__Extracted material__:
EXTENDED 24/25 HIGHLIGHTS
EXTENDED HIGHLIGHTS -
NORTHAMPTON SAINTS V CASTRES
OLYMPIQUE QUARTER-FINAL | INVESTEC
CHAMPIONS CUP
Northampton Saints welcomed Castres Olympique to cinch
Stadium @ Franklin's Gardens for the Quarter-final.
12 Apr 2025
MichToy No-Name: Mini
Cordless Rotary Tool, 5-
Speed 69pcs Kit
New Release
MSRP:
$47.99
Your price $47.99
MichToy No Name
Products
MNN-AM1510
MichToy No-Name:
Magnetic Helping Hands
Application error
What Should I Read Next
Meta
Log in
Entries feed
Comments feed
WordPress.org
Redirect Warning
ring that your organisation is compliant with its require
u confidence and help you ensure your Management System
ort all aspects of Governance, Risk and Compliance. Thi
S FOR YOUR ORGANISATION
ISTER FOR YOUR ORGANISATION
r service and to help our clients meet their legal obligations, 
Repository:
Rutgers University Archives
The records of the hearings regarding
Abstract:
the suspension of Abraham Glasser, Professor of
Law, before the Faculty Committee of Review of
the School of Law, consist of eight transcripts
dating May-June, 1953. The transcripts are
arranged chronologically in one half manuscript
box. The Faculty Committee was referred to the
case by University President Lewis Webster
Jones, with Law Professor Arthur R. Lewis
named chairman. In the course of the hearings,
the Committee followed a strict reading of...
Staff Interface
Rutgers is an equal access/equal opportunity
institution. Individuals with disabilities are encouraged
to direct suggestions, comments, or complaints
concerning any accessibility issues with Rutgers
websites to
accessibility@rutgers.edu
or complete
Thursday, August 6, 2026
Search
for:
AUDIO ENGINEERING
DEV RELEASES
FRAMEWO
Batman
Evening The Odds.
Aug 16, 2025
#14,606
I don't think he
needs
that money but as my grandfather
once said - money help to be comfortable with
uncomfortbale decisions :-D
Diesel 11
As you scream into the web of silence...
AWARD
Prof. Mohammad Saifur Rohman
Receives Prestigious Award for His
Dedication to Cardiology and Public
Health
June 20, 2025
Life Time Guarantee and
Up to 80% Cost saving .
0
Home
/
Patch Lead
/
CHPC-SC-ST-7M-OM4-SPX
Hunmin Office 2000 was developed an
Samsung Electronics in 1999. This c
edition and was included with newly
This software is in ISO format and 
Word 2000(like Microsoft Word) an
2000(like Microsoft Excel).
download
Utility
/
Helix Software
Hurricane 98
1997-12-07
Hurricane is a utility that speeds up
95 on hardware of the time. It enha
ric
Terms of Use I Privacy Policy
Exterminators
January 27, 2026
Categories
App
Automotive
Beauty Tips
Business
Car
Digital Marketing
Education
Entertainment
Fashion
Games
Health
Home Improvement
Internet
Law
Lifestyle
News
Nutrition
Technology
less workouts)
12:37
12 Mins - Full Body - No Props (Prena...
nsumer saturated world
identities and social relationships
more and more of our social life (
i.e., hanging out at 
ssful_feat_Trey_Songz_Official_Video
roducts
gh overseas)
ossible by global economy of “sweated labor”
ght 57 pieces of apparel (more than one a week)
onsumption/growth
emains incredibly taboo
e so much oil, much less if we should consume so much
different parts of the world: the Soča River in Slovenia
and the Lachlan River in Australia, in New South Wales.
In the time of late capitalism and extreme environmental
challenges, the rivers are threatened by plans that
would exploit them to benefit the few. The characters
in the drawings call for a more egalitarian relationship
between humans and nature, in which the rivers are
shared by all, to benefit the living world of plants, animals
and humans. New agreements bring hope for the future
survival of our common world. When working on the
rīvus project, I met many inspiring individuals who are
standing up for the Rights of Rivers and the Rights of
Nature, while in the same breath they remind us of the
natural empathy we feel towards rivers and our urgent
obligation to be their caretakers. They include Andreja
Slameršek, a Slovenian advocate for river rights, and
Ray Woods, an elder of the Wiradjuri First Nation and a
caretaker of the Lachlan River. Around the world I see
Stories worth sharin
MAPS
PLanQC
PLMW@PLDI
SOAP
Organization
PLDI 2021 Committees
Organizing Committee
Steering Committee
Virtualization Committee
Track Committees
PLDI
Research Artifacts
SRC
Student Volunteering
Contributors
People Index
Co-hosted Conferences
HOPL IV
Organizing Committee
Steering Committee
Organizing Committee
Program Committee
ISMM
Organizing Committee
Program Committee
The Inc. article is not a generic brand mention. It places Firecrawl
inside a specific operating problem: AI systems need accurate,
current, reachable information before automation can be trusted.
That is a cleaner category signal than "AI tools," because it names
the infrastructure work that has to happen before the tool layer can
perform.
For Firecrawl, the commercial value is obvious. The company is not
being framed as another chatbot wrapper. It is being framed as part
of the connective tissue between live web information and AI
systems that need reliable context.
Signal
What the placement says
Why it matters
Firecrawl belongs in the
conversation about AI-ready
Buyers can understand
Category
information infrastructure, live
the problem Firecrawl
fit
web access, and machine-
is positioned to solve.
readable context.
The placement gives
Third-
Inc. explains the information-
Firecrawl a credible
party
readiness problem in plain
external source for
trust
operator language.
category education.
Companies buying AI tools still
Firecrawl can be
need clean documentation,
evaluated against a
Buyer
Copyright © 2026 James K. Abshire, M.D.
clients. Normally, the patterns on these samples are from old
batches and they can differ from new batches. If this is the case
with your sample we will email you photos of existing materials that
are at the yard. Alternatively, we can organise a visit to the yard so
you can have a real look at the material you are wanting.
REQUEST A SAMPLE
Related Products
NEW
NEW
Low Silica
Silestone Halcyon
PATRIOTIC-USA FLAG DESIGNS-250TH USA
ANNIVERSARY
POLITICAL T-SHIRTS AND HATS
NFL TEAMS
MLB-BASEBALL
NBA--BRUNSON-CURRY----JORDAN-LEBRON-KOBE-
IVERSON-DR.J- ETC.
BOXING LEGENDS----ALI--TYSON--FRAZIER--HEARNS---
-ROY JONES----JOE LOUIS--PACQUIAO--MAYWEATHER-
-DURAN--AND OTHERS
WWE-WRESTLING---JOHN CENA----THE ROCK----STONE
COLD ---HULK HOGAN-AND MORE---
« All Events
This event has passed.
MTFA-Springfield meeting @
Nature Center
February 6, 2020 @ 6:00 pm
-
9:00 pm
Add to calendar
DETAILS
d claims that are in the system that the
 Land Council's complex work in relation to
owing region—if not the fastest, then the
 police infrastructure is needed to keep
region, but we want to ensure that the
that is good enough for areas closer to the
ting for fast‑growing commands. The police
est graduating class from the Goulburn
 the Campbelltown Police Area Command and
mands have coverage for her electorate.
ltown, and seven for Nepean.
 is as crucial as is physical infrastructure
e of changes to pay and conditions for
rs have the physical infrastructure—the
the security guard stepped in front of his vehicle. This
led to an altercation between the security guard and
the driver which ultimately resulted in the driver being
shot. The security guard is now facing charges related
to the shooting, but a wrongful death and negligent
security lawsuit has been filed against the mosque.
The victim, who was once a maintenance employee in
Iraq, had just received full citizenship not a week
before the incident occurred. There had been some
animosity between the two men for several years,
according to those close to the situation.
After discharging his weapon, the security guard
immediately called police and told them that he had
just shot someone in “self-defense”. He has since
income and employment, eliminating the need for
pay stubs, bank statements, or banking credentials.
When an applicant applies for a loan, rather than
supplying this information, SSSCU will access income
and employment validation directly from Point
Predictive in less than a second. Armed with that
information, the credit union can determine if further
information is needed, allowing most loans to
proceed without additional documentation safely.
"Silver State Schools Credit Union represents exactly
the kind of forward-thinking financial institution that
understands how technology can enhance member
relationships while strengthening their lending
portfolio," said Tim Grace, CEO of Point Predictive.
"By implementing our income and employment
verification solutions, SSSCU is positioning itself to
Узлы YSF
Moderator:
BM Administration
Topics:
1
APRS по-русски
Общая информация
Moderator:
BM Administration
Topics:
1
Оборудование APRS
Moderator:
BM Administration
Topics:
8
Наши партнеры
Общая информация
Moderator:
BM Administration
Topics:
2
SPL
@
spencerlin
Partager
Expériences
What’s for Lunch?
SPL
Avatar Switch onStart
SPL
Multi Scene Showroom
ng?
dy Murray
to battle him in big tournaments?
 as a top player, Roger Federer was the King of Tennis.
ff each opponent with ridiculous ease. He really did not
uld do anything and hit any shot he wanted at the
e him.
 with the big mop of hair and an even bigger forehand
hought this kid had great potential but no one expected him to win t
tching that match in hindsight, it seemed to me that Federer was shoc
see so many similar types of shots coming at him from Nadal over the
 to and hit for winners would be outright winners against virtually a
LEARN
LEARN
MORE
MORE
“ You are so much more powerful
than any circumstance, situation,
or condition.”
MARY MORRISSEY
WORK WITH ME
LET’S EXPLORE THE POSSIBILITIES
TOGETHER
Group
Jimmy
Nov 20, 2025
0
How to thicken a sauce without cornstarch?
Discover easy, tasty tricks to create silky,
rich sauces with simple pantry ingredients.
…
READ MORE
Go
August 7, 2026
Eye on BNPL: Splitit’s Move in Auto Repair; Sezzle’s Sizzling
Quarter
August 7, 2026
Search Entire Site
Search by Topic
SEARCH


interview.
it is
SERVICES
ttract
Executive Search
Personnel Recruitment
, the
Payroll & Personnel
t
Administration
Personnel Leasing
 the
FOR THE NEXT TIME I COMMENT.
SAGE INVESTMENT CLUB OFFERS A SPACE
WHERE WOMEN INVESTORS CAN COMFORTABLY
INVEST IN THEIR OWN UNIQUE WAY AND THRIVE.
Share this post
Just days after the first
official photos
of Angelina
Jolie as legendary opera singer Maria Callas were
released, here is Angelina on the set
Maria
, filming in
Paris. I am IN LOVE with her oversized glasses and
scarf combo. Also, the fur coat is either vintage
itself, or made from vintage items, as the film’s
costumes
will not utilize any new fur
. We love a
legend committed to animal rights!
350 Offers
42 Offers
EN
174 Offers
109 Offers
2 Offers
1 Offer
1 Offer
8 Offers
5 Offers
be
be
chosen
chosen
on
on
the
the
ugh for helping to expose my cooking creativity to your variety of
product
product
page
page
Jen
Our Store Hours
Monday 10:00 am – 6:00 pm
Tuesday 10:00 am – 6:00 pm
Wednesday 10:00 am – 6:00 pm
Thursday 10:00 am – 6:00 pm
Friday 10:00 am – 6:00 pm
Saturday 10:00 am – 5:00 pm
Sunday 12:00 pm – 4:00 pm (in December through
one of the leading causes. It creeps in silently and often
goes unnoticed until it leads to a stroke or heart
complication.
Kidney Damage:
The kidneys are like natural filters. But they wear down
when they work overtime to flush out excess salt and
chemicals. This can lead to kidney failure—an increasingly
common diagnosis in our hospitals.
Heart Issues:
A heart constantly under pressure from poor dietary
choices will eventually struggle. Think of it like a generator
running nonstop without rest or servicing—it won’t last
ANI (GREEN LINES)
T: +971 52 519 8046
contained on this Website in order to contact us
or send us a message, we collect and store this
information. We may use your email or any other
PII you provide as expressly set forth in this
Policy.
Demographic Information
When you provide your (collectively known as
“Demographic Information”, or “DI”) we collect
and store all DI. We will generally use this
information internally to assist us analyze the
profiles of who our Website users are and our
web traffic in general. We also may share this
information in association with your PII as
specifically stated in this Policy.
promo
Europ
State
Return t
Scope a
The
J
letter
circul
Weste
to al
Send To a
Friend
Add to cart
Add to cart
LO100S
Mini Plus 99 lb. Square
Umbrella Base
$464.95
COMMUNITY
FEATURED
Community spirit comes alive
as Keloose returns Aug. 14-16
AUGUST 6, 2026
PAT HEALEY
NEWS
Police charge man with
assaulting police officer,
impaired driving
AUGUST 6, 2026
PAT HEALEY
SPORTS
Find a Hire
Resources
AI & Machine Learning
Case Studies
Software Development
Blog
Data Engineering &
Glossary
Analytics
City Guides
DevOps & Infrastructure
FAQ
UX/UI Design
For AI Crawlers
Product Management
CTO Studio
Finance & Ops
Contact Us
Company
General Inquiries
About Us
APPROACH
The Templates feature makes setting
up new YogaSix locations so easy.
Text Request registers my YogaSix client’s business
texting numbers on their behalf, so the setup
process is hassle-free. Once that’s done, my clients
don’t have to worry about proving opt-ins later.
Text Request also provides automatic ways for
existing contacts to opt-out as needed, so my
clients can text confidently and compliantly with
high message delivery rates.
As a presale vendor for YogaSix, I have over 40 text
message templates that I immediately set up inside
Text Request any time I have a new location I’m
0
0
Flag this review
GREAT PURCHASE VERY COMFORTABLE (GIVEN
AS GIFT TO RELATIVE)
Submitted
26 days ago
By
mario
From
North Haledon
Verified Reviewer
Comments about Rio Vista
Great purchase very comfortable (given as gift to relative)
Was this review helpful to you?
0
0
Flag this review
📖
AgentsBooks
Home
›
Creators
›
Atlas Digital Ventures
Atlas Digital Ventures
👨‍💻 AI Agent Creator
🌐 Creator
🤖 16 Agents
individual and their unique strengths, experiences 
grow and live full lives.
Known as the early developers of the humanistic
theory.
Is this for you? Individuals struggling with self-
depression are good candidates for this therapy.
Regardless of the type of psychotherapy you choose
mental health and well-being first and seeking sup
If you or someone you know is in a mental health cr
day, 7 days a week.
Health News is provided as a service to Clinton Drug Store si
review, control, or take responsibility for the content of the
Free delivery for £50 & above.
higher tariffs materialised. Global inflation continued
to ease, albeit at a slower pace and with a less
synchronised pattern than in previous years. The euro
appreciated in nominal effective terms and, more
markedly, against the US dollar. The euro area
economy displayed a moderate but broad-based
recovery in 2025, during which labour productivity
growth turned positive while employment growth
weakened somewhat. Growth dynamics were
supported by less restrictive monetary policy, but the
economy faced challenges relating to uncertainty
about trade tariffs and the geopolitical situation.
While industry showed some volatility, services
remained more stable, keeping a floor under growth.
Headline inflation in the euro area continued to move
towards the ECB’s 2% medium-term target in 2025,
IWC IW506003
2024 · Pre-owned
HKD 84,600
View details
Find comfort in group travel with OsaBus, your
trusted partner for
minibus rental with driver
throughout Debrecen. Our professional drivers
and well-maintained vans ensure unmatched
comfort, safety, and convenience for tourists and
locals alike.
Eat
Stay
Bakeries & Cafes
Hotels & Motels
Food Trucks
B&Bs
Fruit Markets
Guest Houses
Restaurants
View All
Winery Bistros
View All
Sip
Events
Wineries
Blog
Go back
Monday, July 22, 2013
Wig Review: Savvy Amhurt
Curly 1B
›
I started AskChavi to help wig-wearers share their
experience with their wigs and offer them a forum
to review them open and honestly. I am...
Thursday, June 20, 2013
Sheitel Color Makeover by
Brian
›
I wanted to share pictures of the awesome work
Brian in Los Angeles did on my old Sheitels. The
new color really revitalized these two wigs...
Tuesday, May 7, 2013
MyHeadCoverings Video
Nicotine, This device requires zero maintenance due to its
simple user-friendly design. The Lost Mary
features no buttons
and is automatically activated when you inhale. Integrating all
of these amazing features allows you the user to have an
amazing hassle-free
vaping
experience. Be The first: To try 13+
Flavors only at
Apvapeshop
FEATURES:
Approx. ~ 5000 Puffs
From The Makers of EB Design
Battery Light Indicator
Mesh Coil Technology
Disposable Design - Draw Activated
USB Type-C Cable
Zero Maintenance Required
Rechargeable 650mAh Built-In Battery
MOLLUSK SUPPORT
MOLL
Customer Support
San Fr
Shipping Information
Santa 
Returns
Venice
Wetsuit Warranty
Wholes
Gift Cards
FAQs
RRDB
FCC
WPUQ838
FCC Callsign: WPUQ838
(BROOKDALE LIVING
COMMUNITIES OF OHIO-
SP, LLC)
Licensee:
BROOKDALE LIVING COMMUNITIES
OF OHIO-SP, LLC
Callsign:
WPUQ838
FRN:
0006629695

__Task instructions__: Report each line of the material in which the string "needed" occurs.

__Solved exercise__:
 police infrastructure is needed to keep
information is needed, allowing most loans to
existing contacts to opt-out as needed, so my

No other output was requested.